→ **Stored data entries**:
Content starts

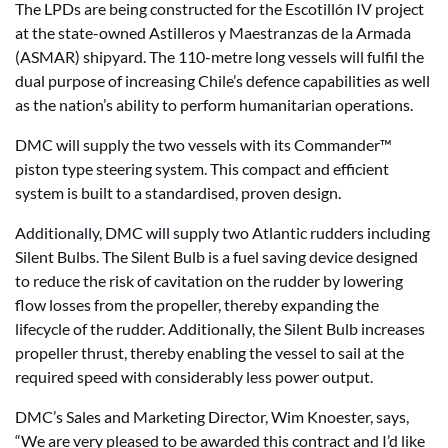
The LPDs are being constructed for the Escotillón IV project
at the state-owned Astilleros y Maestranzas de la Armada
(ASMAR) shipyard. The 110-metre long vessels will fulfil the
dual purpose of increasing Chile’s defence capabilities as well
as the nation’s ability to perform humanitarian operations.
DMC will supply the two vessels with its Commander™
piston type steering system. This compact and efficient
system is built to a standardised, proven design.
Additionally, DMC will supply two Atlantic rudders including
Silent Bulbs. The Silent Bulb is a fuel saving device designed
to reduce the risk of cavitation on the rudder by lowering
flow losses from the propeller, thereby expanding the
lifecycle of the rudder. Additionally, the Silent Bulb increases
propeller thrust, thereby enabling the vessel to sail at the
required speed with considerably less power output.
DMC’s Sales and Marketing Director, Wim Knoester, says,
“We are very pleased to be awarded this contract and I’d like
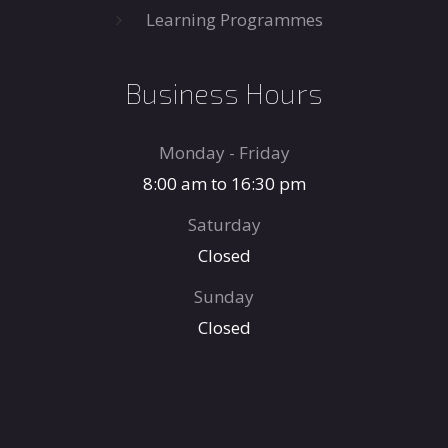
Learning Programmes
Business Hours
Monday - Friday
8:00 am to 16:30 pm
Saturday
Closed
Sunday
Closed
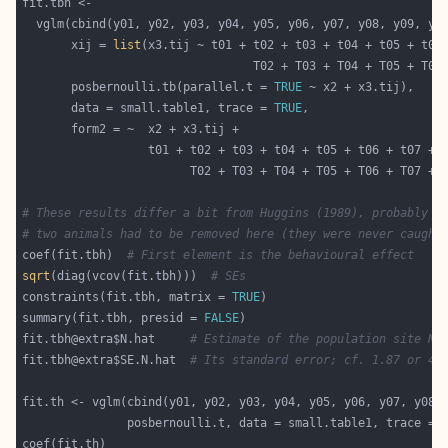
       xij = 
list
                                 T02 + T03 + T04 + T05 + T06
       posbernoulli.tb(parallel.t = 
TRUE
       data = small.table1, trace = 
TRUE
# These results differ a bit from Huggins (1989), probably b
# two animals had to be removed here (they were never caught
coef(fit.tbh)  
# First element is the behavioural effect
sqrt
(diag(vcov(fit.tbh)))  
# SEs
constraints(fit.tbh, matrix = 
TRUE
summary(fit.tbh, presid = 
FALSE
fit.tbh@extra$N.hat     
# Estimate of the population site N;
fit.tbh@extra$SE.N.hat  
# Its standard error; cf. 1.87 or 4.
               posbernoulli.t, data = small.table1, trace = 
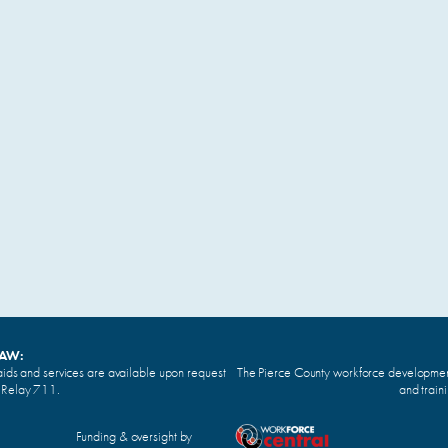
LAW:
ids and services are available upon request
The Pierce County workforce development 
n Relay 711.
and train
Funding & oversight by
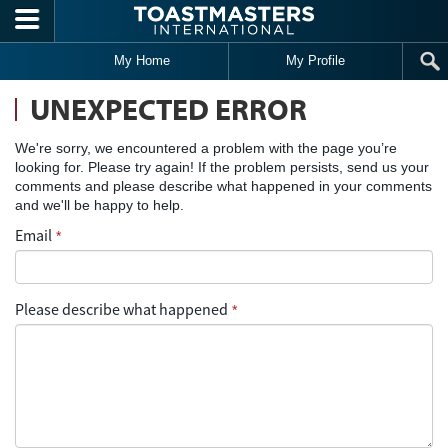
Skip to main content
My Home
My Profile
UNEXPECTED ERROR
We're sorry, we encountered a problem with the page you’re
looking for. Please try again! If the problem persists, send us your
comments and please describe what happened in your comments
and we'll be happy to help.
Email
*
Please describe what happened
*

Content ends

→ **What needs to be done**:
Skip the pictures and print each record exactly as it stands.

→ **Written answer**:
The LPDs are being constructed for the Escotillón IV project
at the state-owned Astilleros y Maestranzas de la Armada
(ASMAR) shipyard. The 110-metre long vessels will fulfil the
dual purpose of increasing Chile’s defence capabilities as well
as the nation’s ability to perform humanitarian operations.
DMC will supply the two vessels with its Commander™
piston type steering system. This compact and efficient
system is built to a standardised, proven design.
Additionally, DMC will supply two Atlantic rudders including
Silent Bulbs. The Silent Bulb is a fuel saving device designed
to reduce the risk of cavitation on the rudder by lowering
flow losses from the propeller, thereby expanding the
lifecycle of the rudder. Additionally, the Silent Bulb increases
propeller thrust, thereby enabling the vessel to sail at the
required speed with considerably less power output.
DMC’s Sales and Marketing Director, Wim Knoester, says,
“We are very pleased to be awarded this contract and I’d like
Learning Programmes
Business Hours
Monday - Friday
8:00 am to 16:30 pm
Saturday
Closed
Sunday
Closed
       xij = 
list
                                 T02 + T03 + T04 + T05 + T06
       posbernoulli.tb(parallel.t = 
TRUE
       data = small.table1, trace = 
TRUE
# These results differ a bit from Huggins (1989), probably b
# two animals had to be removed here (they were never caught
coef(fit.tbh)  
# First element is the behavioural effect
sqrt
(diag(vcov(fit.tbh)))  
# SEs
constraints(fit.tbh, matrix = 
TRUE
summary(fit.tbh, presid = 
FALSE
fit.tbh@extra$N.hat     
# Estimate of the population site N;
fit.tbh@extra$SE.N.hat  
# Its standard error; cf. 1.87 or 4.
               posbernoulli.t, data = small.table1, trace = 
LAW:
ids and services are available upon request
The Pierce County workforce development 
n Relay 711.
and train
Funding & oversight by
Skip to main content
My Home
My Profile
UNEXPECTED ERROR
We're sorry, we encountered a problem with the page you’re
looking for. Please try again! If the problem persists, send us your
comments and please describe what happened in your comments
and we'll be happy to help.
Email
*
Please describe what happened
*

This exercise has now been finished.